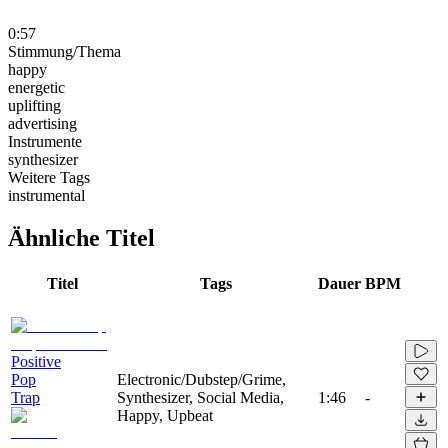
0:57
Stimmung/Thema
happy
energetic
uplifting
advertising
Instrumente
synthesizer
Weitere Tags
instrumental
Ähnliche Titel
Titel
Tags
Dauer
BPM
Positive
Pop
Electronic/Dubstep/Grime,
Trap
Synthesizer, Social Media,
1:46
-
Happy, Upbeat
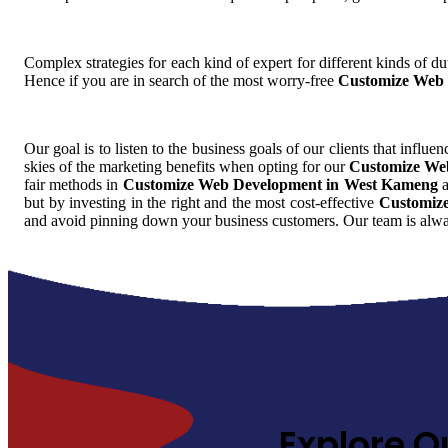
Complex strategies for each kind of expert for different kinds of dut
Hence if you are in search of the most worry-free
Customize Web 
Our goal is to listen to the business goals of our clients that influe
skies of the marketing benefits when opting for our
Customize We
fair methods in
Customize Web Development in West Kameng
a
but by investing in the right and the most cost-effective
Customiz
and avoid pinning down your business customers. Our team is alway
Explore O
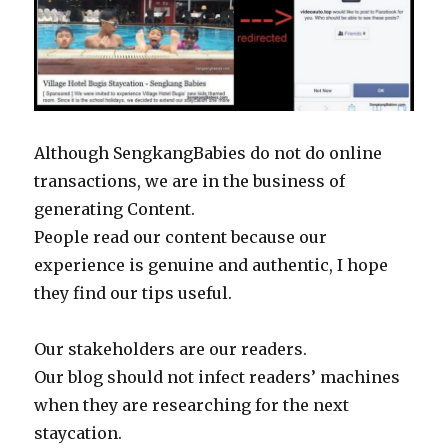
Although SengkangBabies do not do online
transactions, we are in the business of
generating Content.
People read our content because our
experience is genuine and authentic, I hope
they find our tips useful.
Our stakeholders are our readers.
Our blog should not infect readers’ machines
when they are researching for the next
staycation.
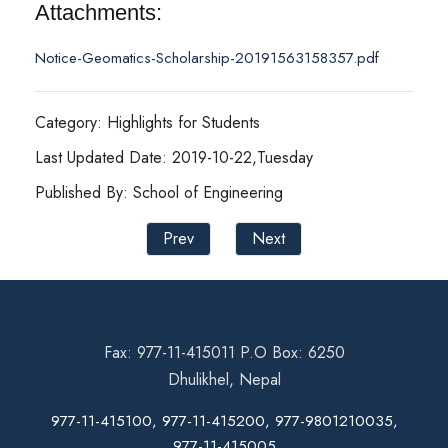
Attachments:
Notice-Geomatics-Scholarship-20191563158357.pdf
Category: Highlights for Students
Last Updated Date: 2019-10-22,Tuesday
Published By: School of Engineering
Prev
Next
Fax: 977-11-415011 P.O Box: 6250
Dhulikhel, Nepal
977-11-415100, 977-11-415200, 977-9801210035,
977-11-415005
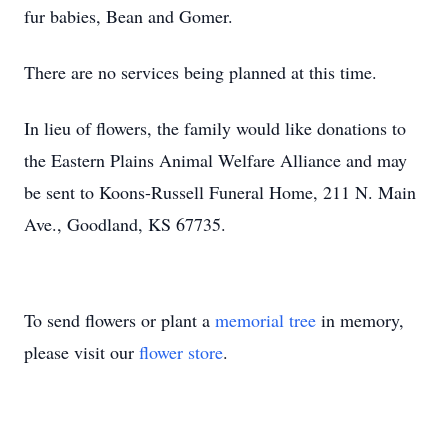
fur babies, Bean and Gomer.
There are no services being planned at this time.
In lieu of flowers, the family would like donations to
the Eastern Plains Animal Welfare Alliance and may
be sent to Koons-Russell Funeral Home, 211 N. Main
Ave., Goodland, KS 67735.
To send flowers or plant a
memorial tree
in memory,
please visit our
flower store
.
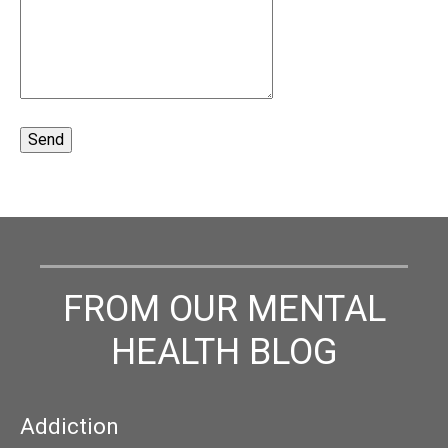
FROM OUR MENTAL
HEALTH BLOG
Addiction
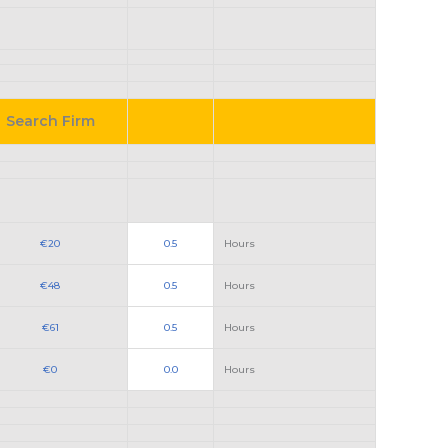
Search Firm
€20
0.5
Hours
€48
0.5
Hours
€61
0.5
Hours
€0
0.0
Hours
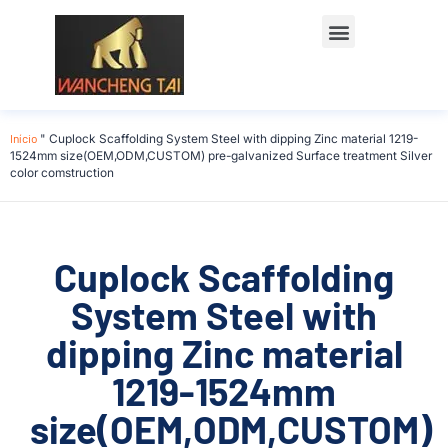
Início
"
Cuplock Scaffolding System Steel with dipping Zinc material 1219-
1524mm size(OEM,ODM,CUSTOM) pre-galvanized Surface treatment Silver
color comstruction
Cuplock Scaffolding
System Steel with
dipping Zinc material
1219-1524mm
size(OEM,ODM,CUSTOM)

====================

_About this task_: The copy should match the records above exactly, except that pictures are dropped.

_Expected answer_:
0:57
Stimmung/Thema
happy
energetic
uplifting
advertising
Instrumente
synthesizer
Weitere Tags
instrumental
Ähnliche Titel
Titel
Tags
Dauer
BPM
Positive
Pop
Electronic/Dubstep/Grime,
Trap
Synthesizer, Social Media,
1:46
-
Happy, Upbeat
Complex strategies for each kind of expert for different kinds of dut
Hence if you are in search of the most worry-free
Customize Web 
Our goal is to listen to the business goals of our clients that influe
skies of the marketing benefits when opting for our
Customize We
fair methods in
Customize Web Development in West Kameng
a
but by investing in the right and the most cost-effective
Customiz
and avoid pinning down your business customers. Our team is alway
Explore O
Although SengkangBabies do not do online
transactions, we are in the business of
generating Content.
People read our content because our
experience is genuine and authentic, I hope
they find our tips useful.
Our stakeholders are our readers.
Our blog should not infect readers’ machines
when they are researching for the next
staycation.
Attachments:
Notice-Geomatics-Scholarship-20191563158357.pdf
Category: Highlights for Students
Last Updated Date: 2019-10-22,Tuesday
Published By: School of Engineering
Prev
Next
Fax: 977-11-415011 P.O Box: 6250
Dhulikhel, Nepal
977-11-415100, 977-11-415200, 977-9801210035,
977-11-415005
fur babies, Bean and Gomer.
There are no services being planned at this time.
In lieu of flowers, the family would like donations to
the Eastern Plains Animal Welfare Alliance and may
be sent to Koons-Russell Funeral Home, 211 N. Main
Ave., Goodland, KS 67735.
To send flowers or plant a
memorial tree
in memory,
please visit our
flower store
.
FROM OUR MENTAL
HEALTH BLOG
Addiction
Search Firm
€20
0.5
Hours
€48
0.5
Hours
€61
0.5
Hours
€0
0.0
Hours
Início
"
Cuplock Scaffolding System Steel with dipping Zinc material 1219-
1524mm size(OEM,ODM,CUSTOM) pre-galvanized Surface treatment Silver
color comstruction
Cuplock Scaffolding
System Steel with
dipping Zinc material
1219-1524mm
size(OEM,ODM,CUSTOM)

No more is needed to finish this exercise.